◆ Your objective
The expected output is the full set of entries, printed exactly, without pictures.

Stored items:

*** Begin section ***

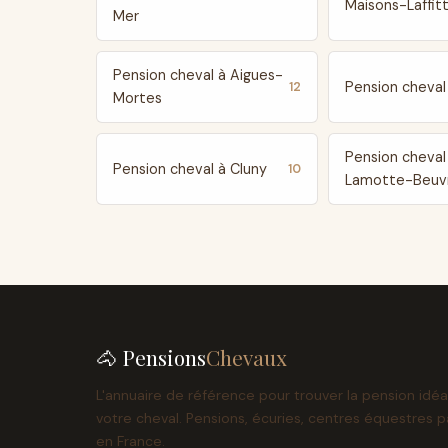
Maisons-Laffit
Mer
Pension cheval à Aigues-
Pension cheval 
12
Mortes
Pension cheval
Pension cheval à Cluny
10
Lamotte-Beuv
🐴 Pensions
Chevaux
L'annuaire de référence pour trouver la pension idéa
votre cheval. Pensions, écuries, centres équestres p
en France.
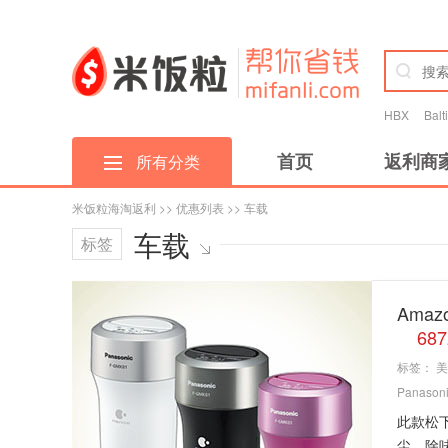
HBX
Bal
首页
返利商
所有分类
米饭粒海淘返利
>>
优惠列表
>> 车载
车载
标签
Amaz
68
标签：
美
Panason
此款松下
尘、除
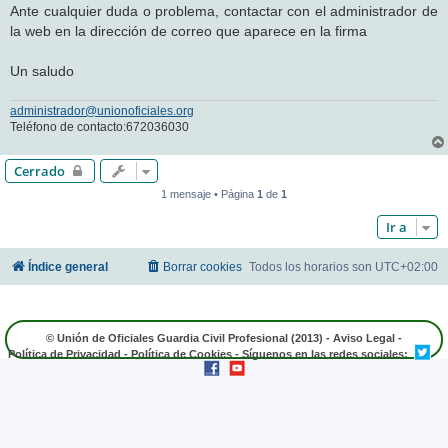
Ante cualquier duda o problema, contactar con el administrador de
la web en la dirección de correo que aparece en la firma
Un saludo
administrador@unionoficiales.org
Teléfono de contacto:672036030
Cerrado
1 mensaje • Página
1
de
1
Ir a
Índice general
Borrar cookies
Todos los horarios son
UTC+02:00
© Unión de Oficiales Guardia Civil Profesional (2013) -
Aviso Legal
-
Política de Privacidad
-
Política de Cookies
- Síguenos en las redes sociales:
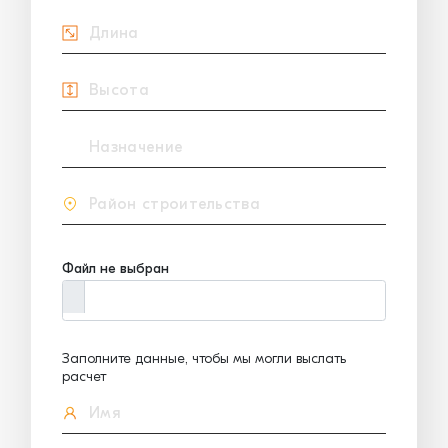
Файл не выбран
Заполните данные, чтобы мы могли выслать
расчет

*** End section ***

◆ Answer area
Maisons-Laffit
Mer
Pension cheval à Aigues-
Pension cheval 
12
Mortes
Pension cheval
Pension cheval à Cluny
10
Lamotte-Beuv
🐴 Pensions
Chevaux
L'annuaire de référence pour trouver la pension idéa
votre cheval. Pensions, écuries, centres équestres p
en France.
HBX
Bal
首页
返利商
所有分类
米饭粒海淘返利
>>
优惠列表
>> 车载
车载
标签
Amaz
68
标签：
美
Panason
此款松下
尘、除
Ante cualquier duda o problema, contactar con el administrador de
la web en la dirección de correo que aparece en la firma
Un saludo
administrador@unionoficiales.org
Teléfono de contacto:672036030
Cerrado
1 mensaje • Página
1
de
1
Ir a
Índice general
Borrar cookies
Todos los horarios son
UTC+02:00
© Unión de Oficiales Guardia Civil Profesional (2013) -
Aviso Legal
-
Política de Privacidad
-
Política de Cookies
- Síguenos en las redes sociales:
Файл не выбран
Заполните данные, чтобы мы могли выслать
расчет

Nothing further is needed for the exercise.